Exercise:
Would you count the lines in the entries below that contain "sieci"? Reply with the number only.

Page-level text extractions
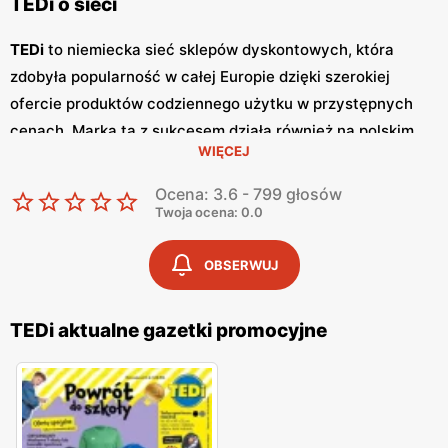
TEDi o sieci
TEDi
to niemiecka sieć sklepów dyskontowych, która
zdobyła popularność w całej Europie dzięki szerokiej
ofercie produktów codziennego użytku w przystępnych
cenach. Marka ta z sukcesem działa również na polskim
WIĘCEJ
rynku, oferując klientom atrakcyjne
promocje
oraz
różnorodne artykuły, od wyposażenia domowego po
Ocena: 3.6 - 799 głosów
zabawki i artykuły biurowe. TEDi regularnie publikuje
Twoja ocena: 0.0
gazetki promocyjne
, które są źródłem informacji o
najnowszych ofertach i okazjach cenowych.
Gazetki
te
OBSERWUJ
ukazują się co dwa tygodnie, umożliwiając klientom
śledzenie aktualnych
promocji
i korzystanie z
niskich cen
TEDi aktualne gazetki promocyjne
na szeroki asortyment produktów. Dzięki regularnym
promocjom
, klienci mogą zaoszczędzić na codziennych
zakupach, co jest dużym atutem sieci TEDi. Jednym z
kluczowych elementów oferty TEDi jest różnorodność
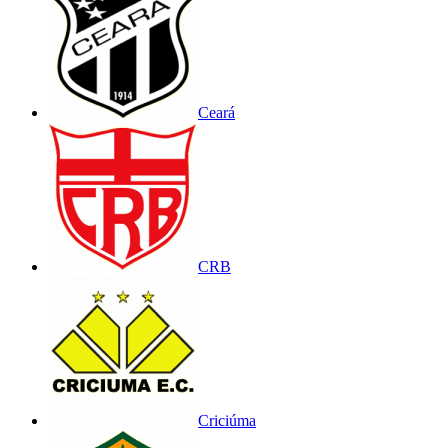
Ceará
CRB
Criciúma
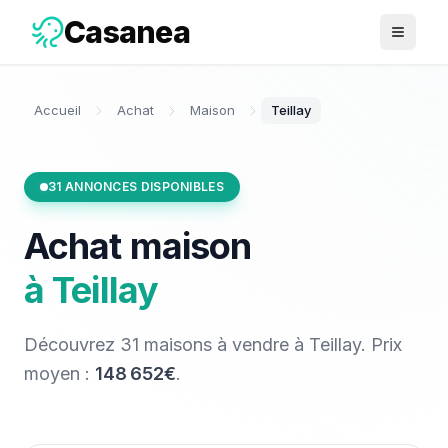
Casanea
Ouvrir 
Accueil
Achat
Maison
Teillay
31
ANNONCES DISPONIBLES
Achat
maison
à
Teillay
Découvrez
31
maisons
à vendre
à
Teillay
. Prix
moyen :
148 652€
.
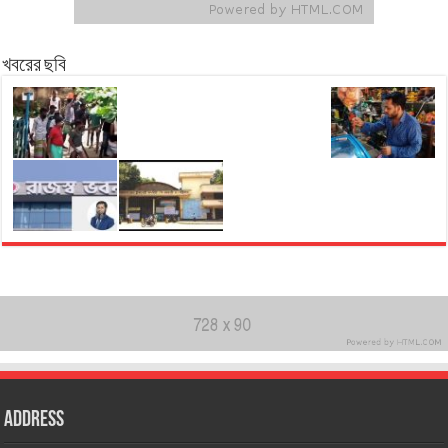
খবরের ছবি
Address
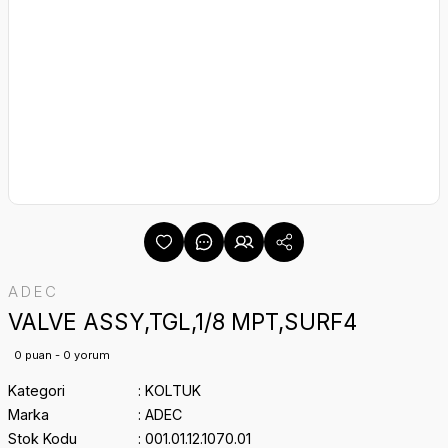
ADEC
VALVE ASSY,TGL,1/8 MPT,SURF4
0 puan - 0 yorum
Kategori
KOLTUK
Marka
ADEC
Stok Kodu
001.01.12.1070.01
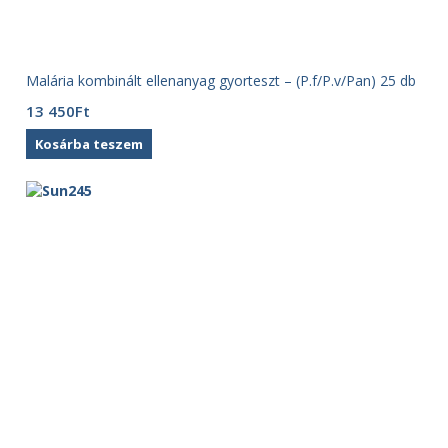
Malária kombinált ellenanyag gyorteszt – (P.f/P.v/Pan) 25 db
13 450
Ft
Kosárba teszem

Written solution:
2